|
![]() ![]() ![]() ![]() ![]() ![]() ![]() ![]() ![]() ![]() ![]() ![]() |
Distance Learning If the child is the father of the man, then education is the father of our nation. The problems we face today are the result of mistakes made in the past.
The greatest danger is that South Africa will slip further behind the developed world in terms of skills and knowledge, perpetuating the economic problems that already keep us down. But technology may offer us an opportunity to play catch-up with the first world by making the most of the skills we have. It's called distance learning. Says Henrietta Potgieter, Telkom Market Development : "Distance learning is a process where the education process is enhanced by means of technology and that can be done with both computer based technologies as well as communication based technologies."
One way to do this is by using the Internet. By downloading multimedia files, students can read text, hear the spoken word, and watch video. But the real benefit is that anyone with a desktop will have access to the best libraries and teachers in the world. But the cost of supplying every pupil with a desktop is prohibitive. And the lack of computer literacy makes it difficult to teach students using computers. It's a chicken-and-egg scenario. The solution for a developing country such as ours may be something called real-time distance learning.
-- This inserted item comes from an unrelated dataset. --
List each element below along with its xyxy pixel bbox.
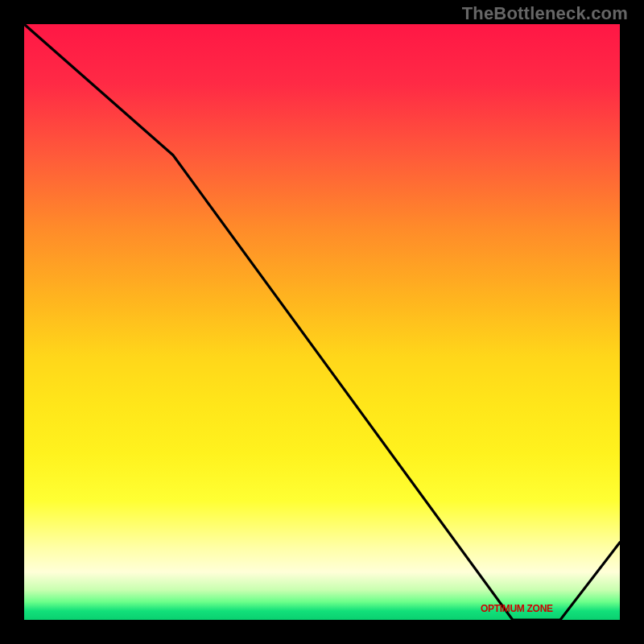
plot-area xyxy=(24,24,620,620)
watermark-text: TheBottleneck.com xyxy=(462,3,628,24)
chart-container: TheBottleneck.com OPTIMUM ZONE xyxy=(0,0,644,644)
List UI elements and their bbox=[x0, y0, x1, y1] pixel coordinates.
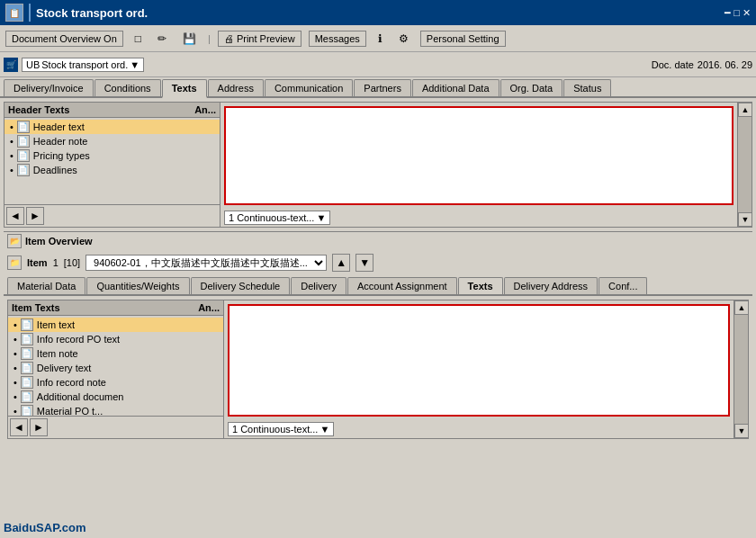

Using this technology, it's possible for teachers to broadcast lessons to remote areas in real time. The students assemble at a collective point, in this case a mobile classroom, where they can see, hear, and ask questions of an expert who may be giving the class from the other side of the world.
In South Africa, many corporations have already embraced real-time distance learning, inheriting the shortcomings of schools, and facing the additional challenge of keeping abreast of developments in their fields, more businesses have turned to distance learning in order to keep up with "Jones and company". Paul Lowther, MD at Lowther Technologies: "We need to look at technologies and investments that have been made to date and we need to determine what we can add on to those existing investments and then leverage a used communication technology to actually create an environment. It is so multi-flexible - not only for training, it is for interaction, it incorporates aspects like application sharing. For example, a sales and marketing company that happen to use the same technology could use it for training in the morning to train sales people around the country and in the afternoon the management team, located nationally and internationally, could actually sit down and update their sales with their projection figures, and so on, incorporating the very same technology." Distance learning has already revolutionised corporate training, but will the private sector put their shoulders to the wheel and get behind the initiative to extend this technology to schools?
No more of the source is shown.